The output plot is saved as `plot.png`, and intermediate telemetry as `telemetry.parquet`, both in the same directory as your log file.

> **Need a sample log file?**  
> [Download here](https://drive.google.com/file/d/1BKv-NbSvYQz9XqqmyOyOhe3o4PAFDyZa/view?usp=sharing)

---

## Output Files

| File | Description |
|---|---|
| `telemetry.parquet` | Extracted, time-aligned telemetry for the relevant message types |
| `plot.py` | The LLM-generated pandas + matplotlib script |
| `plot.png` | The final plot at 400 dpi |
| `chroma_db/` | Persisted ChromaDB vector store (git-ignored) |

---

## Switching Models

MAVPose routes through [OpenRouter](https://openrouter.ai/models), so any model on the platform works.

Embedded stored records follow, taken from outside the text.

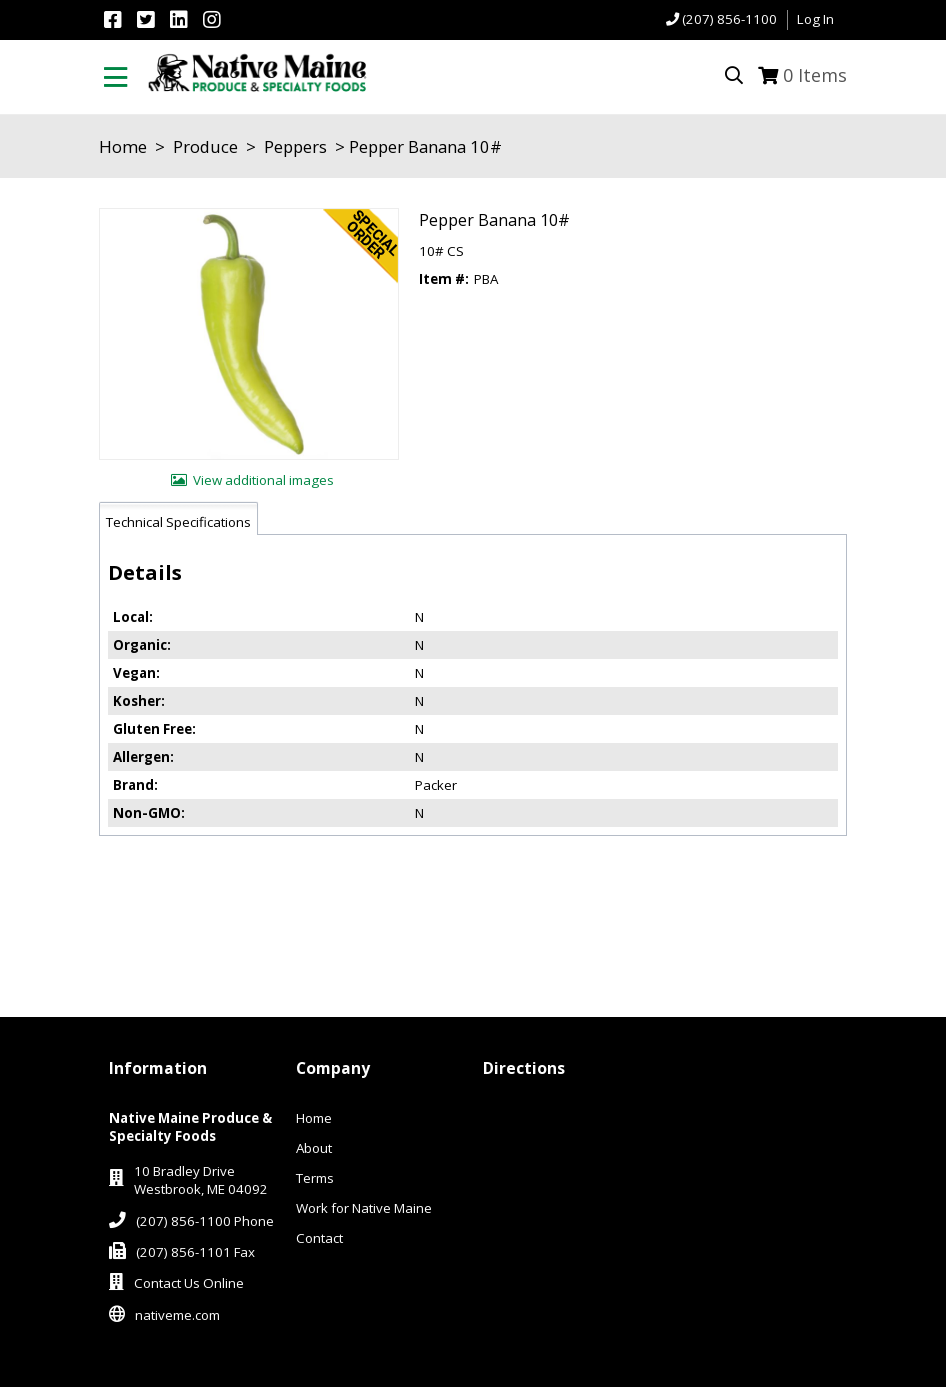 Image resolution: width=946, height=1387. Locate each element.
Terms (315, 1178)
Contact (319, 1238)
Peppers (295, 146)
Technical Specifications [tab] (178, 522)
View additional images (263, 480)
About (314, 1148)
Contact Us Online (189, 1283)
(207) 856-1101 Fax (195, 1252)
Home (123, 146)
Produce (205, 146)
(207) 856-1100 (729, 19)
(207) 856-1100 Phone (205, 1221)
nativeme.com (177, 1315)
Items (815, 75)
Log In (815, 19)
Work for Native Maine (364, 1208) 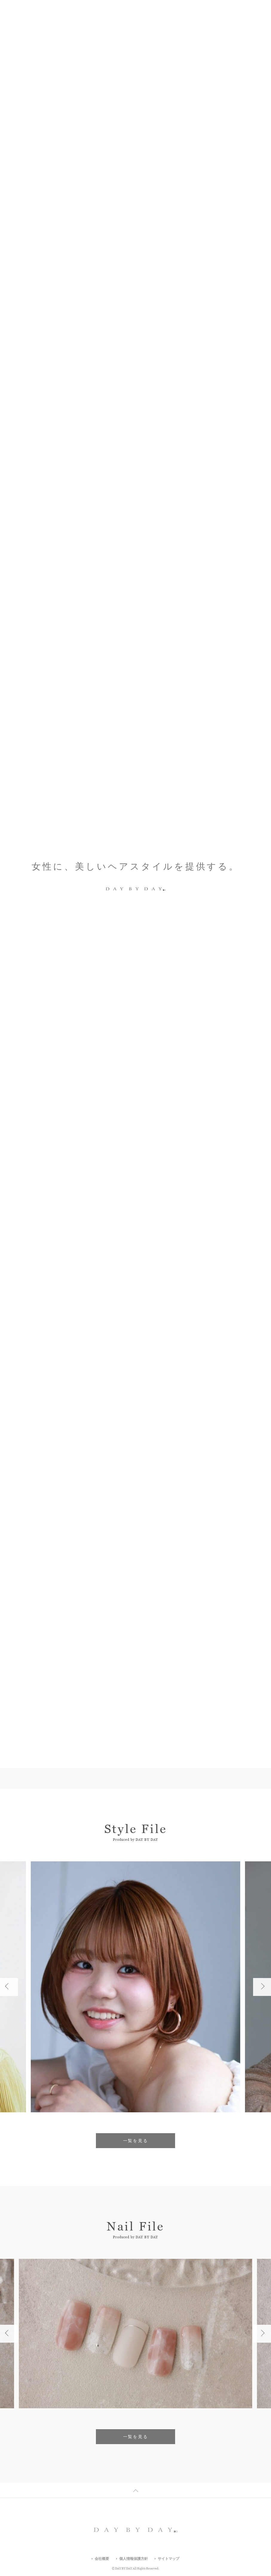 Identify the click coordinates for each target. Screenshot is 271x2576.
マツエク (152, 1287)
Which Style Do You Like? (72, 318)
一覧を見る (135, 1134)
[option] (135, 319)
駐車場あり (184, 1287)
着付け (136, 1301)
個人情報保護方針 (133, 2559)
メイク (124, 1287)
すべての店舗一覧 (98, 1337)
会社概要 (102, 2559)
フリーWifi (61, 1314)
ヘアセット (165, 1301)
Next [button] (258, 319)
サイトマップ (168, 2559)
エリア (135, 1222)
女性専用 (198, 1301)
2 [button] (243, 319)
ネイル (99, 1287)
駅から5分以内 (65, 1287)
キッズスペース (101, 1301)
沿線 (207, 1222)
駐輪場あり (62, 1301)
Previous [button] (235, 319)
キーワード (63, 1222) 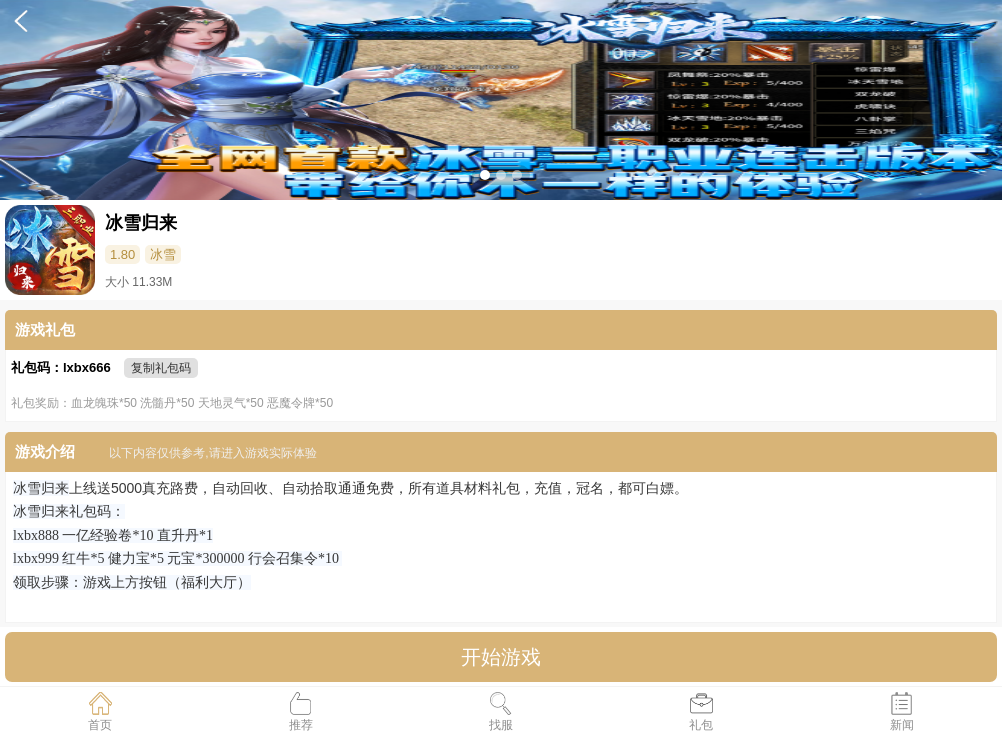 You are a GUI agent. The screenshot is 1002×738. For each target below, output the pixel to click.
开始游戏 (501, 657)
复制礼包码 (161, 368)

Just update `.env`:

```env
# Z.ai options
OPENROUTER_MODEL=z-ai/glm-5.1          # default — long-horizon agentic coding
OPENROUTER_MODEL=z-ai/glm-5            # flagship, complex systems
OPENROUTER_MODEL=z-ai/glm-5-turbo      # fast inference
OPENROUTER_MODEL=z-ai/glm-4.5          # MoE, 355B params, switchable reasoning

# OpenAI fallback
OPENROUTER_MODEL=openai/gpt-4o
```

---

## Project Structure

```
MAVPose/
├── cli.py                         # CLI entry point — two-phase orchestration
├── app.py                         # Legacy stub (Gradio UI removed)
├── llm/
│   ├── log_extractor.py           # 🆕 Headless extraction layer (LogExtractor)
│   ├── gptPlotCreator.py          # PlotCreator — orchestrates both phases
│   ├── safe_executor.py           # Subprocess sandbox with import denylist
│   └── file_validator.py          # File validation (extension, size, symlink)
├── tests/
│   ├── test_log_extractor.py      # 🆕 Unit tests for LogExtractor
│   ├── test_extract_code_snippets.py
│   ├── test_file_validator.py
│   └── test_safe_executor.py
├── .github/workflows/ci.yml       # GitHub Actions: ruff lint + pytest
├── docs/
│   └── GPT_MAVPlot_Arch.png
├── target/                        # Output directory for plot.py and plot.png
├── template.env
├── requirements.txt
└── LICENSE
```

---

## Core API — `LogExtractor`

```python
from llm.log_extractor import LogExtractor

extractor = LogExtractor("flight.tlog")

# Fast schema scan (no DataFrame allocation)
schema = extractor.schema_only()
# {"GLOBAL_POSITION_INT": {"count": 1842, "fields": {"lat": "int", ...}}, ...}

# Full extraction into DataFrames
frames = extractor.extract_all()
# {"GLOBAL_POSITION_INT": pd.DataFrame([time_s, msg_type, lat, lon, alt, ...]), ...}

# Export to Parquet and get schema summary for the LLM
summary = extractor.export_parquet(["GLOBAL_POSITION_INT", "VFR_HUD"], "telemetry.parquet")
# {"GLOBAL_POSITION_INT": {"rows": 1842, "columns": {"time_s": {"dtype": "float64", "min": 0.0, "max": 312.4}, ...}}}
```

## Core API — `PlotCreator`

```python
from llm.gptPlotCreator import PlotCreator

creator = PlotCreator(max_retries=3)
creator.set_logfile_name("flight.tlog")

# Phase 1a: schema scan + embeddings
creator.parse_mavlink_log()

# Phase 1b: semantic search + Parquet extraction
msg_types = creator.find_relevant_data_types("Plot altitude over time")
schema_summary = creator.extract_dataframes(msg_types)

# Phase 2: LLM writes + executes the script
creator.create_plot("Plot altitude over time", schema_summary)
result, code = creator.run_script()
# → plot.png and telemetry.parquet saved next to the log file
```

---

## Running Tests

```bash
pip install pytest pytest-cov ruff
pytest tests/ -v --cov=llm
```

To lint:
```bash
ruff check llm/ cli.py
```

---

## Troubleshooting

| Issue | Cause | Fix |
|---|---|---|
| `KeyError: OPENROUTER_API_KEY` | `.env` not configured | Copy `template.env` to `.env` and add your key |
| `ModuleNotFoundError: pandas` | Missing dependency | Run `pip install -r requirements.txt` |
| `ModuleNotFoundError: pyarrow` | Missing dependency | Run `pip install -r requirements.txt` |
| Plot not generated after N retries | LLM script failed repeatedly | Try a more specific prompt; use `--verbose` to inspect errors |
| `FileValidationError` | Wrong file type or empty file | Only `.tlog`, `.bin`, `.log` files ≤ 200 MB are accepted |
| `ValueError: None of the requested message types were found` | Semantic search returned types not in log | Use `--verbose` to see what types the log actually contains |
| ChromaDB version conflict | Stale venv | Delete `venv/` and reinstall with a fresh `pip install -r requirements.txt` |

---

## License

MIT — see [LICENSE](LICENSE) for details.